Wajdi Mouawad a écrit Temps sur le vif. Il s'est nourri des improvisations des huit acteurs de sa distribution pour échafauder un récit campé dans la ville minière de Fermont où deux frères (interprétés par Gérald Gagnon et Valery Pankov) et une soeur (Marie-Josée Bastien) se retrouvent pour évaluer le legs de leur père (Jean-Jacqui Boutet, peu convaincant), un poète presque confiné à un fauteuil roulant qui semble perdre la tête.

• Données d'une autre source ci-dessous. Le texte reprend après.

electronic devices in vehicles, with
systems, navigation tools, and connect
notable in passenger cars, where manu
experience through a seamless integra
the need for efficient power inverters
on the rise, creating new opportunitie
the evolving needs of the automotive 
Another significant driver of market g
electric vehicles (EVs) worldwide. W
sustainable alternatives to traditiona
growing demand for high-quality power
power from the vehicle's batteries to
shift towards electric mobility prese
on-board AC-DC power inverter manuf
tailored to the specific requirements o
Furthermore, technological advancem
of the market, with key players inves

En parler sans en dire trop n'est point aisé, parce que dans le froid et les silences, un drame couve. Ou plutôt une tragédie, genre de prédilection de Wajdi Mouawad. La ville minière se trouve en état de siège avec ces hordes de rats qui la traversent matin et soir, un fléau hautement symbolique auquel la mairesse (Isabelle Roy, excellente) doit faire face tout en subissant des pressions de la compagnie minière.

Le décor a changé - la scénographie évoque les grands espaces fouettés par des vents glacés -, mais tous les thèmes de prédilection du dramaturge et metteur en scène se retrouvent dans cette pièce: l'enfance brisée, la mère sacrifiée, l'identité à rapiécer, les silences à percer et la violence à stopper. Comme si, même en se mettant en danger, le dramaturge n'avait pu éviter de tomber dans ses propres réflexes, voire ses propres clichés, reliés les uns aux autres par une trame narrative peu convaincante à force d'être cousue de fil (barbelé) blanc. La propension à poétiser les pulsions atténue également la charge émotive de l'oeuvre.

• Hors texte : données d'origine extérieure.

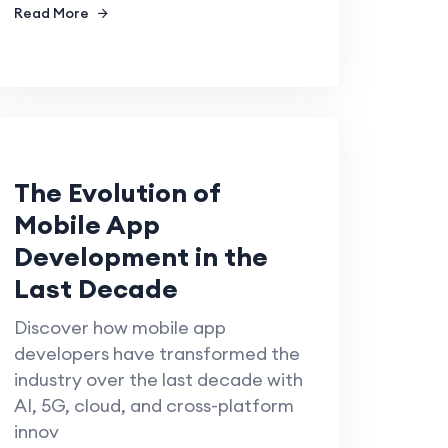
Read More
The Evolution of
Mobile App
Development in the
Last Decade
Discover how mobile app
developers have transformed the
industry over the last decade with
AI, 5G, cloud, and cross-platform
innov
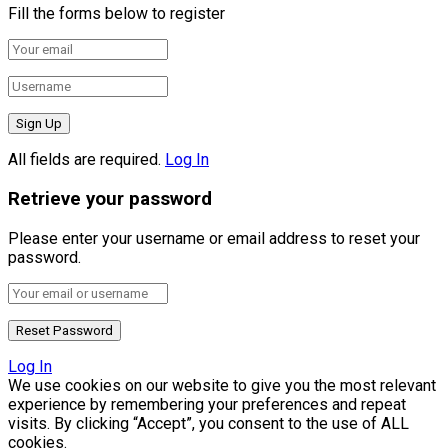
Fill the forms below to register
All fields are required.
Log In
Retrieve your password
Please enter your username or email address to reset your
password.
Log In
We use cookies on our website to give you the most relevant
experience by remembering your preferences and repeat
visits. By clicking “Accept”, you consent to the use of ALL
cookies.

Temps possède un ton plus posé et moins verbeux que bien d'autres pièces de Wajdi Mouawad et, en cela, ce spectacle ouvre peut-être un nouveau chapitre de son travail. Son caractère épuré ne laisse toutefois pas entrevoir un grand renouveau au plan du discours. Le dramaturge verse aussi dans le manichéisme et réduit notamment la compagnie minière à un symbole du néolibéralisme sauvage mondialisé.

Il reste de fort belles images et quelques idées fortes comme ces frères et soeurs qui ne parlent pas le même langage et cette mairesse-archère qui fait le lien entre l'Antiquité et l'époque contemporaine. Simplement, elles sont au service d'une pièce qui lasse plus qu'elle ne marque.